Johannesburg - South Africa’s government is considering a
one year extension to a contract with Net 1 UEPS Technologies to make
welfare payments to 17.2 million people even after legal battles with the
company, according to a government official with knowledge of the matter.
Net 1’s contract expires at the end of March and the
government would need to ask the Constitutional Court for permission to extend
it as the agreement was ruled invalid in 2013 because of the way it was awarded
a year earlier.

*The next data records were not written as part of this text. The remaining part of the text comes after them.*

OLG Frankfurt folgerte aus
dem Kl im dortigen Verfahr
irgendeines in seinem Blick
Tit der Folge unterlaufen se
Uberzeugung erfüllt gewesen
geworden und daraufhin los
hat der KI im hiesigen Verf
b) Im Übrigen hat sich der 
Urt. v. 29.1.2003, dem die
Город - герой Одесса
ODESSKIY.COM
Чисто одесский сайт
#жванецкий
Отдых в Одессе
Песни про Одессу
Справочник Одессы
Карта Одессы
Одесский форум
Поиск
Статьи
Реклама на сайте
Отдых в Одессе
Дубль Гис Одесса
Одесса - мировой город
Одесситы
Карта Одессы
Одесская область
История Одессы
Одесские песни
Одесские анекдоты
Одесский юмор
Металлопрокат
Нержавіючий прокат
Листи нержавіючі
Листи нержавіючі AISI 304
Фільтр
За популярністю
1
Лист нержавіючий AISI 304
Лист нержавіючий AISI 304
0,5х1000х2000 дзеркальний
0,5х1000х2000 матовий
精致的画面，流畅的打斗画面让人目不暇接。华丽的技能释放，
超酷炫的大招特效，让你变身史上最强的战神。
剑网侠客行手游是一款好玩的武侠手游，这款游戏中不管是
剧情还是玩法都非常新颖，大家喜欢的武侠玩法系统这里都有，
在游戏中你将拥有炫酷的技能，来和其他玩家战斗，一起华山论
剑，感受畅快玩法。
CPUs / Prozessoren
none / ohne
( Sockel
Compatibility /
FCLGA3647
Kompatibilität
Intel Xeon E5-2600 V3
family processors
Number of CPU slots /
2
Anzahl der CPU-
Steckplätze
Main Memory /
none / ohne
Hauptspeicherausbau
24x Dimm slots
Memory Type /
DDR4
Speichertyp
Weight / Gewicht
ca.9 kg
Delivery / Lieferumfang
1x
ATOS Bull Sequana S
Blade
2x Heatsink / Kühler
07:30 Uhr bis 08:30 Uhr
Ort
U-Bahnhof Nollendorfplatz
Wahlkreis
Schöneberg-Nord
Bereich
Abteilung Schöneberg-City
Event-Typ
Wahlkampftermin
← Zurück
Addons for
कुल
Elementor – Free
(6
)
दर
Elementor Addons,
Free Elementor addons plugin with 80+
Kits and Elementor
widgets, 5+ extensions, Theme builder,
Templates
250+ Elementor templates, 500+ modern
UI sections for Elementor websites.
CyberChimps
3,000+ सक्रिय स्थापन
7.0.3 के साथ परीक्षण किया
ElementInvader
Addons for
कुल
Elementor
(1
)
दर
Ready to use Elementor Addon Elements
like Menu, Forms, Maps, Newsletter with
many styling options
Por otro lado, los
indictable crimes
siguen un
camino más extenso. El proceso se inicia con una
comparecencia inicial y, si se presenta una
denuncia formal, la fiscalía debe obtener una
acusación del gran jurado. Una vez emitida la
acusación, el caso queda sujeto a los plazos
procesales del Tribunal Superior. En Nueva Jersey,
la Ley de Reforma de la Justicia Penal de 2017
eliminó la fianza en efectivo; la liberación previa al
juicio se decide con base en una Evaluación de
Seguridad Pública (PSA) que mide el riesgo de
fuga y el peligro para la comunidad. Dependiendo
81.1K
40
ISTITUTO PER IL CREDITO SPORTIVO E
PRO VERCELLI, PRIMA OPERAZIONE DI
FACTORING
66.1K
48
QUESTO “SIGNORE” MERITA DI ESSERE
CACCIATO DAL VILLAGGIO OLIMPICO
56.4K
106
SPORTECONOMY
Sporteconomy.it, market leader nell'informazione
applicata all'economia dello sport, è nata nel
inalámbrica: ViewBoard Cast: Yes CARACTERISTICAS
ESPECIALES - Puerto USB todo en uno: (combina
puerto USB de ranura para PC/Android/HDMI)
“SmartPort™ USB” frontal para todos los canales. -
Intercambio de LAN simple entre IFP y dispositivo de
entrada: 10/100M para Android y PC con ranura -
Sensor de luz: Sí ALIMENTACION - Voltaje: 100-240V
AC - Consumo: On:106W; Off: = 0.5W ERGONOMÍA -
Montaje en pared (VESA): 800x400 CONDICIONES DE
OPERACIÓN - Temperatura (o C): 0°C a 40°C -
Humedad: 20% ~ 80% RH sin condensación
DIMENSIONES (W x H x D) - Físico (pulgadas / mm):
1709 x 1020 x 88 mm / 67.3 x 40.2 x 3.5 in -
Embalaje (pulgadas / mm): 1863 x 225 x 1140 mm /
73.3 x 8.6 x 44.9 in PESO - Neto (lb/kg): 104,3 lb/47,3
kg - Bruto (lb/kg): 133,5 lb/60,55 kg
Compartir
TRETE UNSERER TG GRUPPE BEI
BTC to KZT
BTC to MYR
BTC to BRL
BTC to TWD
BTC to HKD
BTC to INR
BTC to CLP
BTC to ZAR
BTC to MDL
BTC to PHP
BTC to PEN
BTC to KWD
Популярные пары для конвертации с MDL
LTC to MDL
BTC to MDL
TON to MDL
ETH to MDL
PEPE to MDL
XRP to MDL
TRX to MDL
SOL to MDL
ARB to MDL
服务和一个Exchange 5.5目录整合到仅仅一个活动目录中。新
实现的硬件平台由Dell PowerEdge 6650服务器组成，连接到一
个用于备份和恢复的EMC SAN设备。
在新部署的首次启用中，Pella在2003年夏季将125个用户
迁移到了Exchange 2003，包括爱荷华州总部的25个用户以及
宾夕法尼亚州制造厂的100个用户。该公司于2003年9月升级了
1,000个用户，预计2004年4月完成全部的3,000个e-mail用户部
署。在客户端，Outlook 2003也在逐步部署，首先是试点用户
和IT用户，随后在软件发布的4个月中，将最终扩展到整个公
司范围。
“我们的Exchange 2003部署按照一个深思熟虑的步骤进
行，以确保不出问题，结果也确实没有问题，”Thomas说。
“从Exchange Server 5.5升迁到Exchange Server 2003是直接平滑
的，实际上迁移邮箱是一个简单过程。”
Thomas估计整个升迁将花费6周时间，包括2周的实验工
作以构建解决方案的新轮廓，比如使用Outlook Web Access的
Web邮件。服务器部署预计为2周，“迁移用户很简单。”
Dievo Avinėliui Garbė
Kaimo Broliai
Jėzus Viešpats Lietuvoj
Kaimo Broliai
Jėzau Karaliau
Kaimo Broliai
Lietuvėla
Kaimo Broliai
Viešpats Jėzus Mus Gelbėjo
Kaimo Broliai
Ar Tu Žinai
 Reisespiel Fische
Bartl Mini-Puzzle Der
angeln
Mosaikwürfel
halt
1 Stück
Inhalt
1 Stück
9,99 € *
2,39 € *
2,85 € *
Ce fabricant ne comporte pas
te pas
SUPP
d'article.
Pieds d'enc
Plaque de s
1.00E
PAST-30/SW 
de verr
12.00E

The Johannesburg-based company has offered to keep distributing
R139.5 billion ($10.4 billion) a year to welfare recipients as criticism from
opposition parties has mounted because the Social South African Social Security
Agency hasn’t held a tender to find a replacement for Net 1.
While the government considered six options to ensure the
payments aren’t interrupted, extending Net 1’s contract and then allowing the
nation’s banks to take over the distribution once they have set up the
appropriate systems is seen as the most practical solution, the official said.
The banks would offer accounts designed to protect welfare recipients, often
poor rural citizens with little understanding of how financial systems work,
from companies that offer services such as funeral insurance for children and
mobile phone airtime and then make deductions directly from state payments.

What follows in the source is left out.